ON Monday, 5th August the borough flag was raised above Wolverhampton's Civic Centre the mark the anniversary of a very important battle.
In 910 a Mercian army, led by their king, Aethelred, and aided by a contingent from Wessex, ambushed a raiding army of Danes as they made their way to Bridgnorth. The result was a crushing defeat for the Danes and their kings, Halfdan and Eowils, were killed along with 10 of their warlords
There is no doubting the significance of the victory, which weakened Danish power for a generation and paved the way for the unification of England. What is in question is the exact location of the battle.
Councillor Phil Bateman, who first proposed the commemoration, has represented Wednesfield since 1981, so naturally he is keen for it to be remembered as the Battle of Wednesfield. However, the majority of textbooks have it as the Battle of Tettenhall.
"Whether it was Wednesfield of Tettenhall, we'll never know,' said Councillor Bateman, "but this is a very important event in our history. If the battle had gone the other way we could all be speaking Danish today and ordering our Black Country pints in Danish dialect instead of our Anglo-Saxon Black Country.

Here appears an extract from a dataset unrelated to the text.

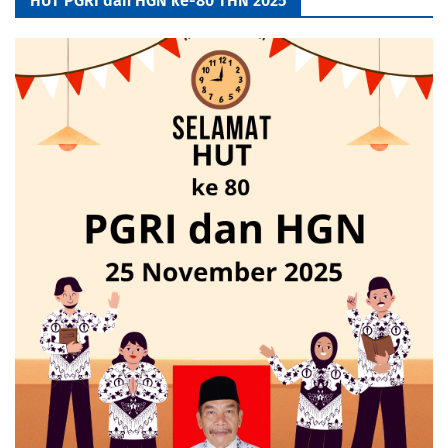
HUT PGRI dan HGN ke-80 THN 2025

"I think it's very important for the City of Wolverhampton to mark this battle and make people, not just here but further afield, more aware of it."
The battle is, arguably, one of the most important events before the Norman Conquest of 1066 and perhaps the confusion over its location has led to it being overlooked.
Those that cite Wednesfield as the location point to the town's name as evidence. The name comes from Woden's Field, named for Woden the chief of the Anglo-Saxon gods. He also gave his name to Wednesday, Wednesbury, Wanstead, Wanborough and Wensleydale.
However, there is a popular misconception that Woden was the Anglo-Saxon god of battle, who was in fact Tiw and who gives his name to Tuesday.
Those that argue that Tettenhall was the location cite the many versions of the Anglo-Saxon chronicle which record that the battle took place near Tettenhall, or "Teotta's Halh", but that may have been simply because Tettenhall was the largest place of note in the area at that time.
After 1,103 years we're unlikely to know the answer for certain but what do you think? Was it the Battle of Tettenhall or is Wolverhampton Council right in naming it the Battle of Wednesfield? Do you have a theory as to where the battle took place? Please contact dshaw@blackcountry bugle.co.uk, 01384 567678 or write to the usual address.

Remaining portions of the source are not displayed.